Sometimes adults (parents, carers, teachers, social workers) find themselves in the position of having tried everything that they can think of to help a child to make positive change and yet progress doesn’t seem to be being made. This is a tough place to be....
It might be that a child is displaying a lot of sadness, is withdrawn or self-harming; or that they are having explosive outbursts which are making life really difficult for the child or young person and those around them; or that they seem scared all the time, unable to enjoy things and not wanting to go to school; or that they just can’t seem to get on with other children.
We have worked with children who were presenting in all of these different ways pre-therapy, also those who have experienced significant losses e.g. refugee and asylum seeking children, fostered and adopted children, and those who have experienced bereavements. We have experience working with children who are questioning their sexuality and/or gender too.
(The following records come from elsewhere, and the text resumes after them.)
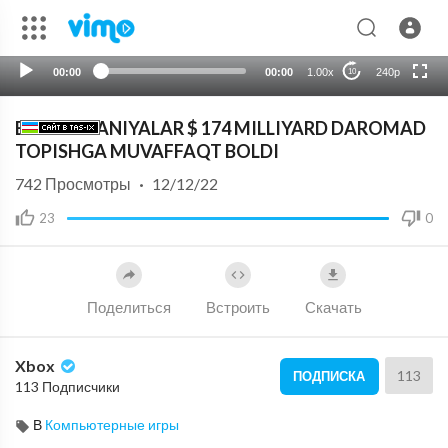
720p
auto
00:00
00:00
1.00x
240p
10
BU KOMPANIYALAR $ 174 MILLIYARD DAROMAD
TOPISHGA MUVAFFAQT BOLDI
742
Просмотры
·
12/12/22
23
0
Поделиться
Встроить
Скачать
Xbox
113
ПОДПИСКА
113 Подписчики
В
Компьютерные игры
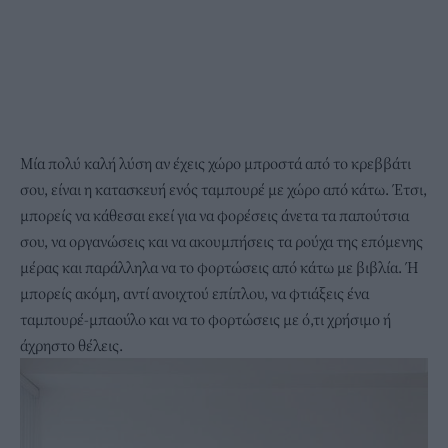
Μία πολύ καλή λύση αν έχεις χώρο μπροστά από το κρεββάτι
σου, είναι η κατασκευή ενός ταμπουρέ με χώρο από κάτω. Έτσι,
μπορείς να κάθεσαι εκεί για να φορέσεις άνετα τα παπούτσια
σου, να οργανώσεις και να ακουμπήσεις τα ρούχα της επόμενης
μέρας και παράλληλα να το φορτώσεις από κάτω με βιβλία. Ή
μπορείς ακόμη, αντί ανοιχτού επίπλου, να φτιάξεις ένα
ταμπουρέ-μπαούλο και να το φορτώσεις με ό,τι χρήσιμο ή
άχρηστο θέλεις.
We know that working with the adults around the child, first and foremost the parents or carers, is often vital to the progress of the child who is engaging in therapy. This means that we meet regularly with the adults involved to provide support and a time to think together about what the child is expressing and needs in terms of support to move forward.
We are highly experienced in working with schools and social workers.We know this is very important when working with children affected by trauma.
Our therapists/ counsellors are trained to work individually with a child or young person, and also with the parent and child together.
We always have cups of tea and biscuits, sometimes chocolates too!